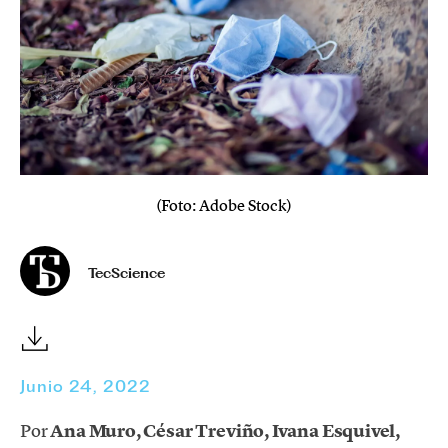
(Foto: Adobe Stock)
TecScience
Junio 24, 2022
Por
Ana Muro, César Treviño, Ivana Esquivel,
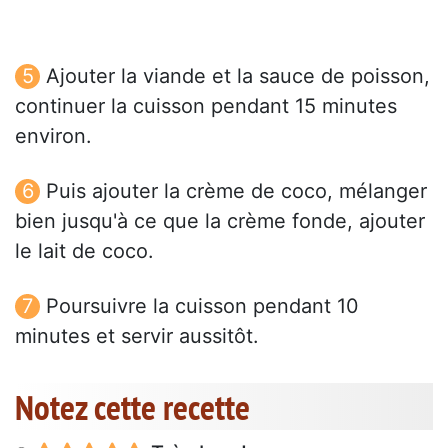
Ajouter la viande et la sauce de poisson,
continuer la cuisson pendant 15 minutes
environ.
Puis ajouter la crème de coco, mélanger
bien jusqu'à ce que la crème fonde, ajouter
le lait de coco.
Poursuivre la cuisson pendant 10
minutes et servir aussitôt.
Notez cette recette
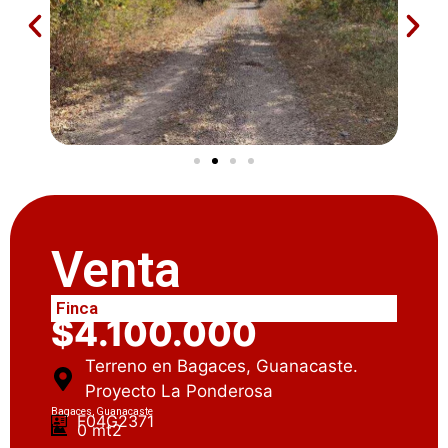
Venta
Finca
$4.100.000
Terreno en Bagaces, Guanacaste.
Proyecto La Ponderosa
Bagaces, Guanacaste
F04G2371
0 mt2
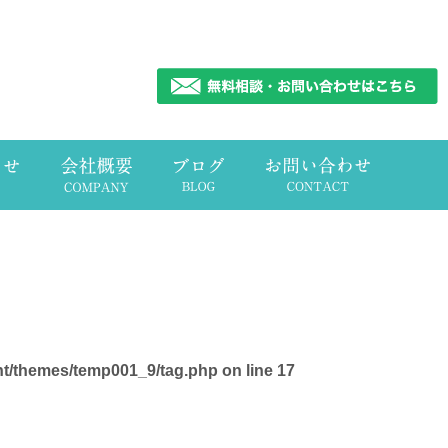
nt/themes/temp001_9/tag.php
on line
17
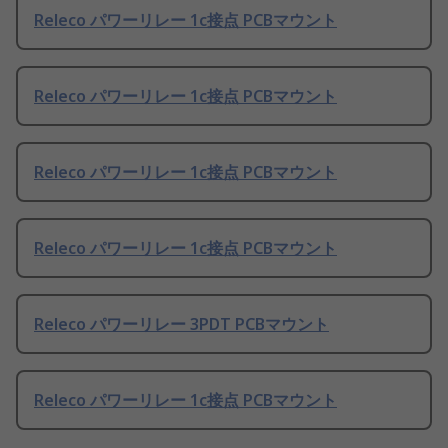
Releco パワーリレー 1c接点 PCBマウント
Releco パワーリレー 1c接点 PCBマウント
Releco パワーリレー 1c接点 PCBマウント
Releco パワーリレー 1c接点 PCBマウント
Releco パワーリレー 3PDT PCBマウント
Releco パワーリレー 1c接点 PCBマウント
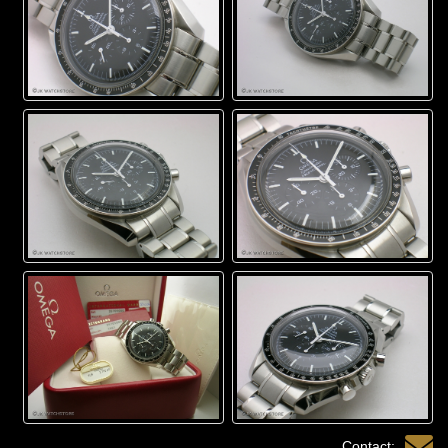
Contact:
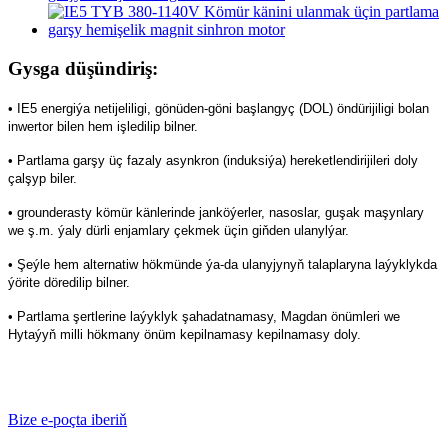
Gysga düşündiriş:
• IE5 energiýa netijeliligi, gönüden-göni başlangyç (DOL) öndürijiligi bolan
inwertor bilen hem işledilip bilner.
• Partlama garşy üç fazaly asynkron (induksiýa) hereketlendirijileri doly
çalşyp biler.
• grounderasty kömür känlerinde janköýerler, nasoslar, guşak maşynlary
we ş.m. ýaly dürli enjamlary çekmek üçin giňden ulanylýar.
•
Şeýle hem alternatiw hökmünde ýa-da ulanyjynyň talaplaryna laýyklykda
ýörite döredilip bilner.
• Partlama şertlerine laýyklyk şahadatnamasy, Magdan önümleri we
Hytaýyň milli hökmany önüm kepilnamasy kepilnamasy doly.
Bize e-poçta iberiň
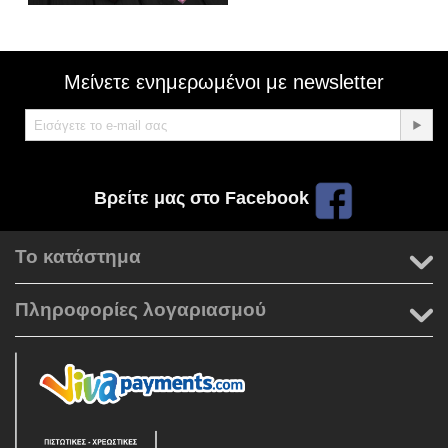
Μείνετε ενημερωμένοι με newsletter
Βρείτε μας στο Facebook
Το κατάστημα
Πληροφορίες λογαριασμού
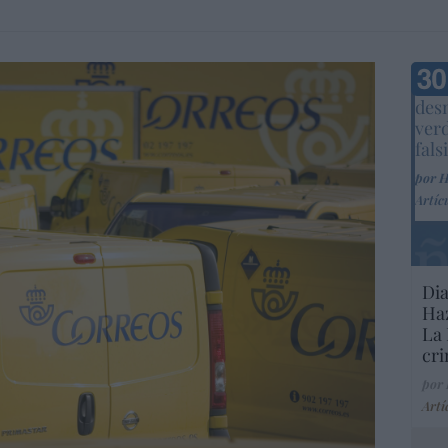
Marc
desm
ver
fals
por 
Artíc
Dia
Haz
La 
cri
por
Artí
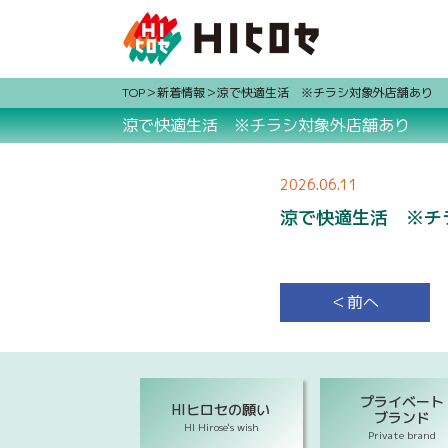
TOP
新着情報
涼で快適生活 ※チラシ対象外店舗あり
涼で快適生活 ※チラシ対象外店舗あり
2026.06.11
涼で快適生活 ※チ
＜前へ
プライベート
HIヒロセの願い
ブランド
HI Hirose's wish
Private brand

* * *

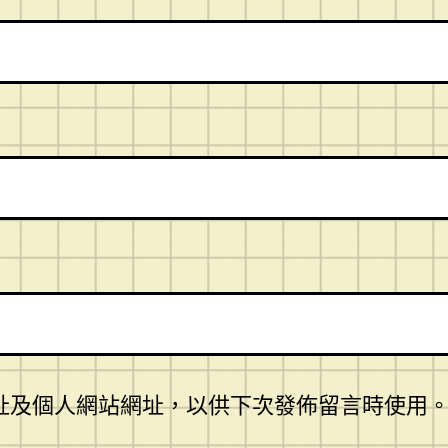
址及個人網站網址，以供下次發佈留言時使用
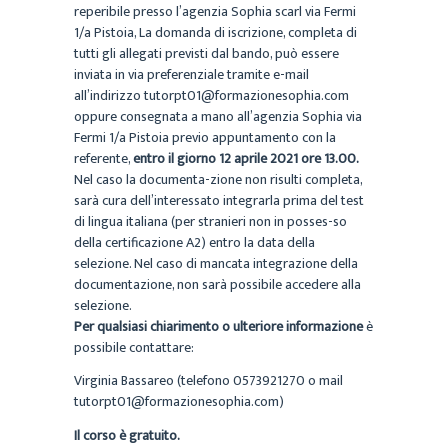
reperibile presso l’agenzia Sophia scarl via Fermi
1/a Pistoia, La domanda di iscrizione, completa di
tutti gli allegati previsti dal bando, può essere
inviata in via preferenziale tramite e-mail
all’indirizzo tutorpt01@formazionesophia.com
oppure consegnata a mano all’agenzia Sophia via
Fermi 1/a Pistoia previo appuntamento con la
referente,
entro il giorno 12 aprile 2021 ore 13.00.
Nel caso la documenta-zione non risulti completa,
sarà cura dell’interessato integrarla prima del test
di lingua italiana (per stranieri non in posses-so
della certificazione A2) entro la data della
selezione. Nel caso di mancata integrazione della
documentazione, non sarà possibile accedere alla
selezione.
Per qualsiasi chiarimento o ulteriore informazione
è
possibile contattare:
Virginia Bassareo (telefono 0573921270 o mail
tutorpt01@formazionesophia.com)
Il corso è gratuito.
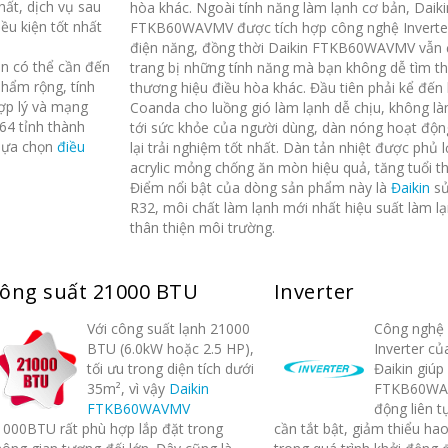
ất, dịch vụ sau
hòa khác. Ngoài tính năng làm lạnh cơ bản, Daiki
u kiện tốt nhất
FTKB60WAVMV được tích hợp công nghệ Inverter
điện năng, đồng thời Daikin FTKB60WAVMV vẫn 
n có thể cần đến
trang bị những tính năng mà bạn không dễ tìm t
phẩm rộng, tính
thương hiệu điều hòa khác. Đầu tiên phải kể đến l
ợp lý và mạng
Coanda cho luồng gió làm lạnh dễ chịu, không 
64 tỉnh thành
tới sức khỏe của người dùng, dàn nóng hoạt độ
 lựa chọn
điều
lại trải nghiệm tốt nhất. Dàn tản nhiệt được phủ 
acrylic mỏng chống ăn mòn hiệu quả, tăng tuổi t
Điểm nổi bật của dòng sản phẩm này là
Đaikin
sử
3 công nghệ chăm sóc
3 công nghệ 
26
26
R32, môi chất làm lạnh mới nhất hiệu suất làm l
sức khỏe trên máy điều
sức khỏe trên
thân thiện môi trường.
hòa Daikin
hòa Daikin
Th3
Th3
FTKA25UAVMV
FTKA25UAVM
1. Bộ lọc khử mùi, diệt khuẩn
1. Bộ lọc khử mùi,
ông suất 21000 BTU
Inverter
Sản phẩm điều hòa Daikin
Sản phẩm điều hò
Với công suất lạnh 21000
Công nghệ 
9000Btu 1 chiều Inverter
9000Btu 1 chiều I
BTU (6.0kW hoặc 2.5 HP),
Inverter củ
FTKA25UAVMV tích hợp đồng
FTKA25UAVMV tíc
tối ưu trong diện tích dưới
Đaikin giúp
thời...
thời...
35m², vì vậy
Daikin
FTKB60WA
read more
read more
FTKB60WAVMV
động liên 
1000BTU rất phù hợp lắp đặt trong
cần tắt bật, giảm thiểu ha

Work request:
From the listing above, repeat only the lines between the line containing "documentazione, non sarà" and the line containing "1000BTU rất phù hợp lắp đặt trong", those two included. Pictures are not part of the copy.

Output for this task:
documentazione, non sarà possibile accedere alla
selezione.
Per qualsiasi chiarimento o ulteriore informazione
è
possibile contattare:
Virginia Bassareo (telefono 0573921270 o mail
tutorpt01@formazionesophia.com)
Il corso è gratuito.
ất, dịch vụ sau
hòa khác. Ngoài tính năng làm lạnh cơ bản, Daiki
u kiện tốt nhất
FTKB60WAVMV được tích hợp công nghệ Inverter
điện năng, đồng thời Daikin FTKB60WAVMV vẫn 
n có thể cần đến
trang bị những tính năng mà bạn không dễ tìm t
phẩm rộng, tính
thương hiệu điều hòa khác. Đầu tiên phải kể đến l
ợp lý và mạng
Coanda cho luồng gió làm lạnh dễ chịu, không 
64 tỉnh thành
tới sức khỏe của người dùng, dàn nóng hoạt độ
 lựa chọn
điều
lại trải nghiệm tốt nhất. Dàn tản nhiệt được phủ 
acrylic mỏng chống ăn mòn hiệu quả, tăng tuổi t
Điểm nổi bật của dòng sản phẩm này là
Đaikin
sử
3 công nghệ chăm sóc
3 công nghệ 
26
26
R32, môi chất làm lạnh mới nhất hiệu suất làm l
sức khỏe trên máy điều
sức khỏe trên
thân thiện môi trường.
hòa Daikin
hòa Daikin
Th3
Th3
FTKA25UAVMV
FTKA25UAVM
1. Bộ lọc khử mùi, diệt khuẩn
1. Bộ lọc khử mùi,
ông suất 21000 BTU
Inverter
Sản phẩm điều hòa Daikin
Sản phẩm điều hò
Với công suất lạnh 21000
Công nghệ 
9000Btu 1 chiều Inverter
9000Btu 1 chiều I
BTU (6.0kW hoặc 2.5 HP),
Inverter củ
FTKA25UAVMV tích hợp đồng
FTKA25UAVMV tíc
tối ưu trong diện tích dưới
Đaikin giúp
thời...
thời...
35m², vì vậy
Daikin
FTKB60WA
read more
read more
FTKB60WAVMV
động liên 
1000BTU rất phù hợp lắp đặt trong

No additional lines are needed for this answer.